Véronique De Keyser

Députée européenne et conseillère communale à Liège

Vice-Présidente du Groupe Socialistes et Démocrates du Parlement européen

Communiqué de ¨Presse « Eros Center » et Article dans La Libre Belgique, Weekend du samedi 2 et dimanche 3 mars 2013

4 mars 2013

1er mars 2013

Communiqué de presse de Véronique De Keyser, députée européenne Conseillère communale de Liège

« Je me retire du projet ISATIS et de son projet d’un Eros Center à Liège »
Je viens de faire part à l’association Isatis dont j’étais la Vice-Présidente de ma démission. J’ai justifié celle-ci en précisant que:

« Je ne pense pas avoir changé de position sur la prostitution et sa gestion. J’écrivais déjà sur mon blog en 2009 :
« Je suis étonnée des gros titres de la presse parlant d’un futur Eros Center à Liège. J’ai toujours exprimé mon refus devant ce titre racoleur, qui peut créer un appel d’air à des clients venant de l’étranger puisque nous sommes dans une région transfrontalière. J’ai exprimé ce refus au conseil communal et en présentant ma candidature à Isatis.
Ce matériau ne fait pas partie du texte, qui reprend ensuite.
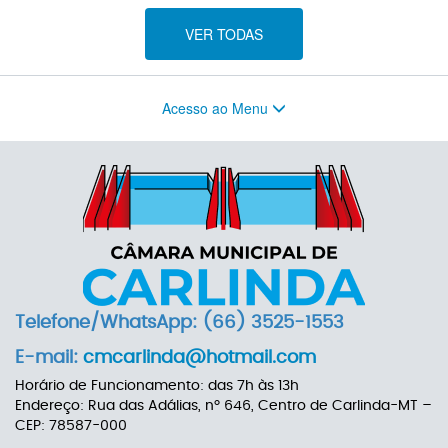
VER TODAS
Acesso ao Menu
Telefone/WhatsApp: (66) 3525-1553
E-mail:
cmcarlinda@hotmail.com
Horário de Funcionamento: das 7h às 13h
Endereço: Rua das Adálias, nº 646, Centro de Carlinda-MT –
CEP: 78587-000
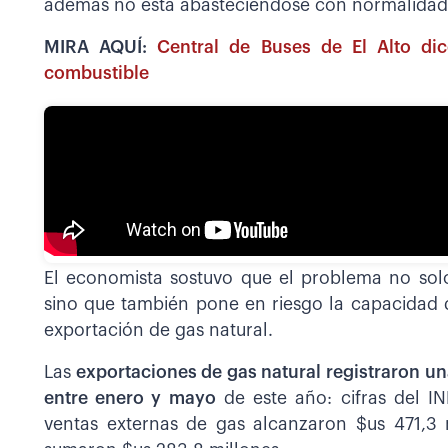
además no está abasteciéndose con normalidad”,
MIRA AQUÍ:
Central de Buses de El Alto di
combustible
El economista sostuvo que el problema no solo
sino que también pone en riesgo la capacidad d
exportación de gas natural.
Las
exportaciones de gas natural registraron un
entre enero y mayo
de este año: cifras del I
ventas externas de gas alcanzaron $us 471,3 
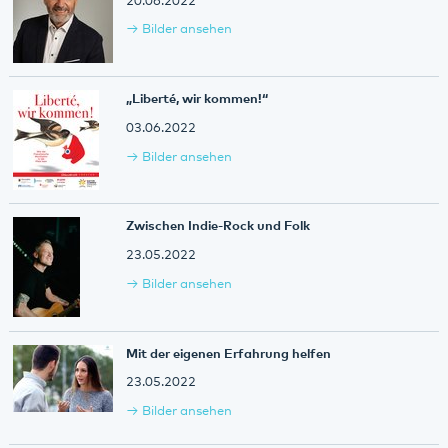
20.06.2022
Bilder ansehen
„Liberté, wir kommen!“
03.06.2022
Bilder ansehen
Zwischen Indie-Rock und Folk
23.05.2022
Bilder ansehen
Mit der eigenen Erfahrung helfen
23.05.2022
Bilder ansehen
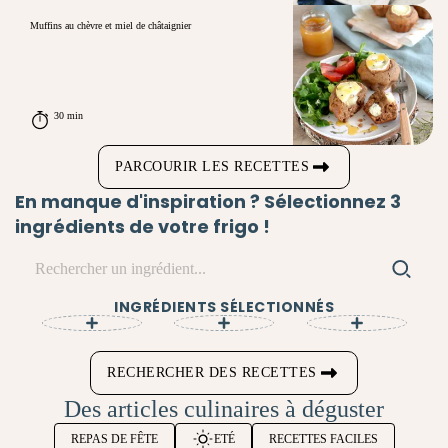
Muffins au chèvre et miel de châtaignier
30 min
PARCOURIR LES RECETTES
En manque d'inspiration ? Sélectionnez 3
ingrédients de votre frigo !
INGRÉDIENTS SÉLECTIONNÉS
RECHERCHER DES RECETTES
Des articles culinaires à déguster
REPAS DE FÊTE
ETÉ
RECETTES FACILES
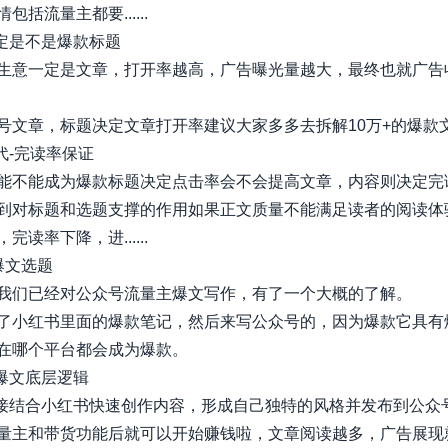
包括流量主都要......
确定是不是爆款标题
生意一定是文章，打开率越高，广告曝光量越大，最终也就广告
号文章，标题决定文章打开率建议大家多多去拆解10万+的爆款
代-完读率保证
能不能成为爆款标题决定点击率会不会提高文章，内容则决定完
到对标题和选题支撑的作用如果正文质量不能满足读者的阅读体
完读率下降，进......
爆文选题
我们已经对公众号流量主爆文写作，有了一个大概的了解。
了小红书里面的爆款笔记，然后来写公众号的，因为爆款它具有
在哪个平台都会成为爆款。
号爆文底层逻辑
直接结合小红书快速创作内容，形成自己独特的风格并发布到公众
量主和带货功能后就可以开始赚钱啦，文章阅读越多，广告展现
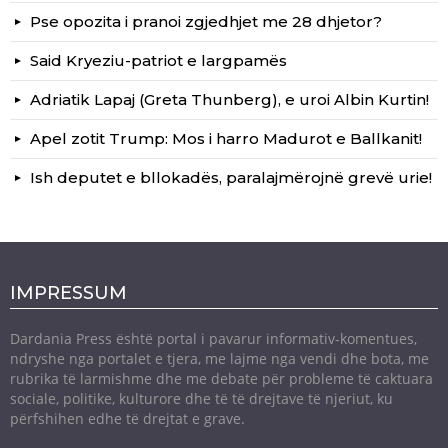
Pse opozita i pranoi zgjedhjet me 28 dhjetor?
Said Kryeziu-patriot e largpamës
Adriatik Lapaj (Greta Thunberg), e uroi Albin Kurtin!
Apel zotit Trump: Mos i harro Madurot e Ballkanit!
Ish deputet e bllokadës, paralajmërojnë grevë urie!
IMPRESSUM
Dardania Press është portal i pavarur informativ-komentues,
ndryshe nga portalet e tjera, me lajme nga vendi dhe bota, me
rubrika të larmishme dhe me debate për probleme të caktuara
sociale, politike, kulturore dhe të të drejtave të njeriut, ku
përfshihen edhe të drejtat e grave.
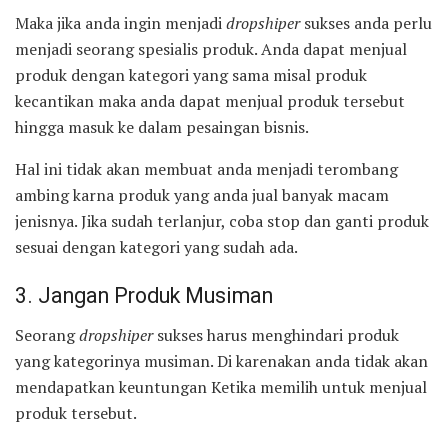
Maka jika anda ingin menjadi
dropshiper
sukses anda perlu
menjadi seorang spesialis produk. Anda dapat menjual
produk dengan kategori yang sama misal produk
kecantikan maka anda dapat menjual produk tersebut
hingga masuk ke dalam pesaingan bisnis.
Hal ini tidak akan membuat anda menjadi terombang
ambing karna produk yang anda jual banyak macam
jenisnya. Jika sudah terlanjur, coba stop dan ganti produk
sesuai dengan kategori yang sudah ada.
3. Jangan Produk Musiman
Seorang
dropshiper
sukses harus menghindari produk
yang kategorinya musiman. Di karenakan anda tidak akan
mendapatkan keuntungan Ketika memilih untuk menjual
produk tersebut.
L’objectif n’est pas de créer un commerce du sexe à Liège, mais d’éviter que les prostitué(e)s des 51 salons qui ont été fermés à Liège ne disparaissent dans la nature, sans protection aucune, ruinant ainsi tous les efforts des associations qui s’en occupaient.(…) Isatis se veut aussi un instrument de réinsertion sociale aidant ceux ou celles qui souhaitent quitter la prostitution. »
J’ajoutais qu’à l’Europe j’avais toujours lutté contre le trafic d’êtres humains, et considérais que même quand la prostitution n’est pas forcée, les prostitué(e)s constituent une population fragile, victime de bien des abus.

Je pourrais contresigner chacun de mes mots d’alors. Si ce n’est que :
1) les prostituées des 51 salons ne sont plus la population de référence d’Isatis : elles se sont déplacées, ont vieilli parfois et le problème social n’est plus le même.
2) Le projet de réinsertion sociale d’Isatis n’a jamais été une priorité, la prostitution étant considérée comme un ‘travail comme un autre’ ce qui n’est as ma position, raison pour laquelle je ne suis pas d’accord avec un statut d’indépendant.
3) L’internationalisation de la prostitution, qui est déjà un fait, trouverait une nouvelle impulsion par le biais d’un centre Isatis constituée d’indépendant(s), la libre circulation des services étant devenue une obligation européenne depuis l’adoption de la directive dite Bolkestein
4) Un centre de type Eros, loin de faire baisser la criminalité associée (usage et vente de drogues, agressions etc), semble l’alimenter selon certaines recherches publiées depuis 2009 et les expériences similaires des pays voisins sont loin d’être des réussites.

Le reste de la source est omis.